Navigating the Intersection of Big Data and Societal Insights

As a computer science undergraduate, I’ve been immersed in the world of code and algorithms. While the technical intricacies of data manipulation fascinated me, a nagging question lingered: how does this vast ocean of information translate into real-world impact?  

This yearning for purpose led me to explore the two faces of data – the technical prowess that unlocks its potential and the societal lens that imbues it with meaning. This exploration took the form of two distinct courses: CS4225: Big Data Systems for Data Science, a deep dive into big data systems, and a UQR2215: Developing Meaningful Indicators, a USP course on developing meaningful indicators from data sets. Through this comparative lens, I embarked on a journey that fundamentally reshaped my understanding of data’s role. 

Initially, I viewed data as a collection of static, empirical facts. My exposure to data processing in CS4225 provided valuable technical skills, teaching me tangible techniques for extracting data. However, UQR2215 shifted my perspective by focusing on the intangible aspect – extracting insights and crafting narratives from data. This emphasis on storytelling with data revealed its potential to spark conversations and drive social understanding. In essence, these complementary experiences transformed my perception of data, from mere data points to a powerful tool for generating insights and fostering dialogue.

 

What: The Technical Marvel of Big Data 

Let’s begin by demystifying data. At its core, data is a collection of information, encompassing numbers, descriptions, facts, and statistics. During my studies, I encountered an article by Forbes: How To Make Use Of The New Gold: Data. It resonated deeply especially in today’s digital age, data is likened to the new gold. It’s the “raw material that fuels the creation of digital products and services”. This sparked my curiosity – how can we unlock its potential? How can we turn data into something valuable? How can we structure and organise it to extract meaningful insights?
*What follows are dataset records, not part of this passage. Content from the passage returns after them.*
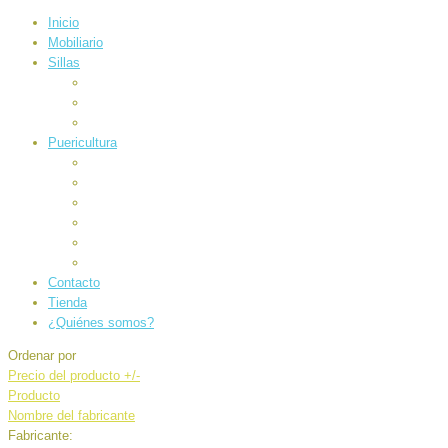
Inicio
Mobiliario
Sillas
Auto
Carrocería
Paseo
Puericultura
Alimentación
Baño e higiene
Canastilla
Electrónicos
Juegos
Sueños
Contacto
Tienda
¿Quiénes somos?
Ordenar por
Precio del producto +/-
Producto
Nombre del fabricante
Fabricante:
Driven by these questions, I enrolled in CS4225, eager to gain a deeper understanding of data science. While the course heavily emphasised objective analysis, it felt centred on data harvesting rather than generating insights. This observation planted a seed of doubt: in a technical field like data science, could there be an overemphasis on technical aspects, potentially neglecting the ultimate purpose of data processing? It felt incomplete – lacking a sense of connection and purpose beyond simply collecting data.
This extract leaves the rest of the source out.